Die längste Anreise haben im Wiener Hotel Magdas die Angestellten hinter sich – es sind Flüchtlinge aus aller Welt. In einem ehemaligen Altenheim hat ihnen die Caritas zu einem festen Job verholfen.

Pamm! Einer der Koffer, die als Deko in der Lobby gestapelt sind, bekommt eine mit dem Putzlappen gewischt. An der Rezeption stehen Gäste, während Bissi vom Housekeeping den Eingangsbereich des Hotels auf Vordermann bringt. Der Staub hat allen Grund, sich zu fürchten. Eben hat die Nigerianerin noch mit Nachdruck den Tisch mit den kostenlosen Postkarten geschrubbt. Jetzt sind die karierten Koffer aus den Fünfziger Jahren dran. Bissi verpasst den Stehimwegs eine entschiedene Abreibung. Ordentlich muss das Magdas ausschauen. Für Bissi scheint das eine persönliche Mission zu sein.
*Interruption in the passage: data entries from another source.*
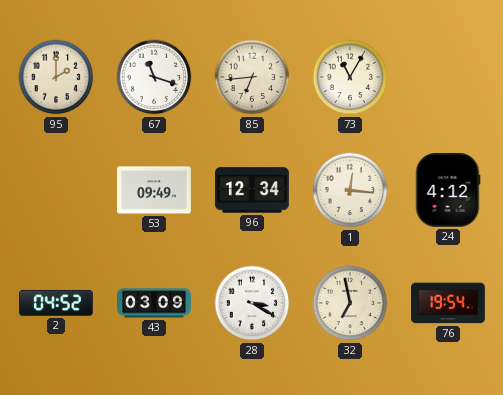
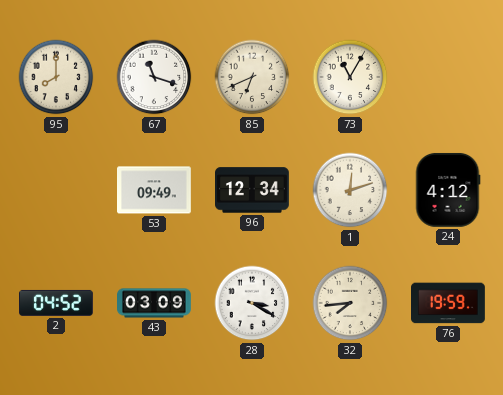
95: 2:00 -> 8:00
85: 6:44 -> 6:41
1: 12:16 -> 12:12
32: 6:58 -> 7:44
76: 19:54 -> 19:59
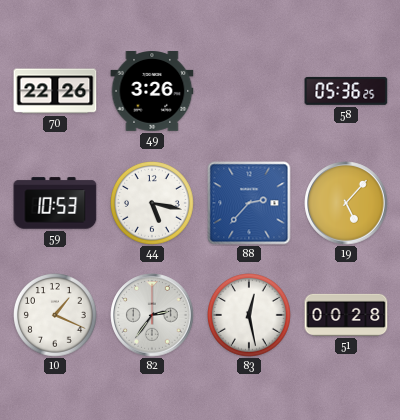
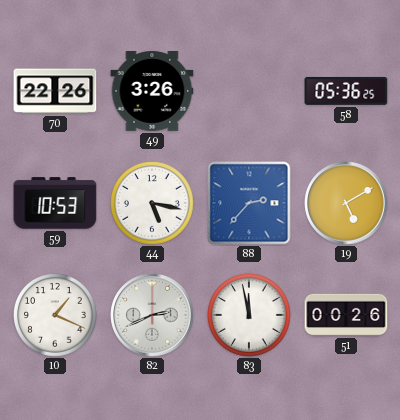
19: 5:07 -> 5:10
82: 2:36 -> 2:41
83: 12:28 -> 11:58
51: 00:28 -> 00:26
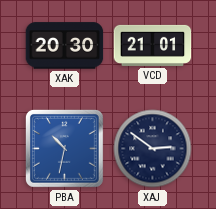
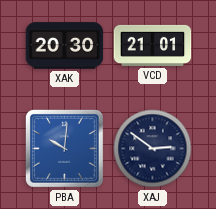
PBA: 10:32 -> 10:01
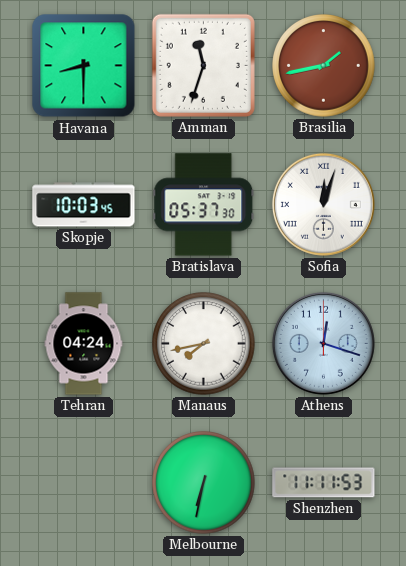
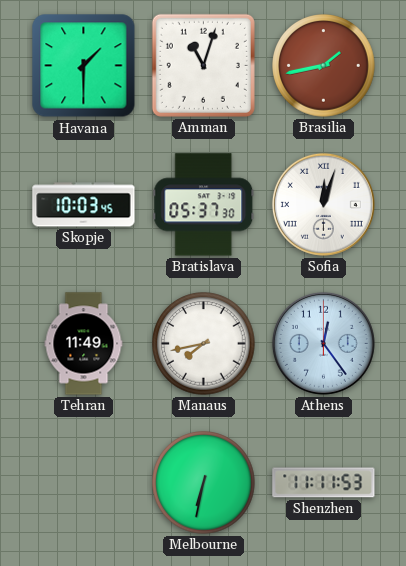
Havana: 8:30 -> 1:30
Amman: 11:33 -> 11:03
Tehran: 04:24 -> 11:49
Athens: 12:18 -> 12:24
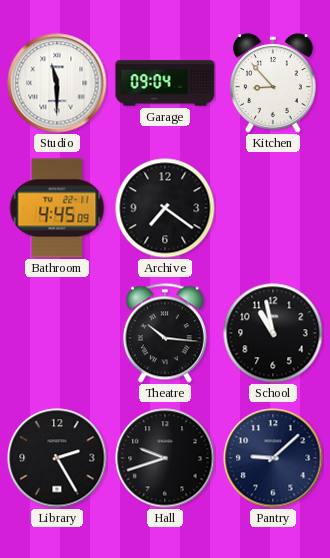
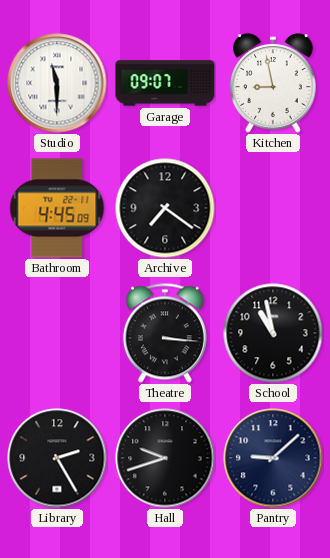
Garage: 09:04 -> 09:07
Kitchen: 8:53 -> 8:58
Theatre: 10:16 -> 3:16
„Hatten Sie a guate Anreise?“ Dinis, der Rezeptionist aus Guinea-Bissau, reicht einem Paar den Zimmerschlüssel über den Empfangstresen. Wer im Hotel Magdas ankommt, hat oft einen weiten Weg hinter sich. Doch weiter als der Weg der Gäste war meist derjenige der Angestellten. Hinter ihnen liegen oft Wochen und Monate, die sie versteckt auf Containerschiffen oder zusammengekauert im Gepäckraum von Bussen verbringen mussten. Getrieben von Angst und Not, hatten sie ihre Heimat verlassen. Wurden durchgereicht, bis sie in Wien eine Bleibe fanden. Mit dem Magdas beginnt für sie nun ein neuer Lebensabschnitt. Das Hotel am Wiener Prater ist ein Projekt der Caritas: Hier sollen anerkannte Flüchtlinge die Chance bekommen, auf dem österreichischen Arbeitsmarkt Fuß zu fassen. Früher war das Gebäude ein Pflegeheim. Nun arbeiten hier 20 Flüchtlinge aus 16 verschiedenen Ländern. Alle in Festanstellung, obwohl nur Dinis und eine seiner Kolleginnen Hotellerie-Erfahrung haben.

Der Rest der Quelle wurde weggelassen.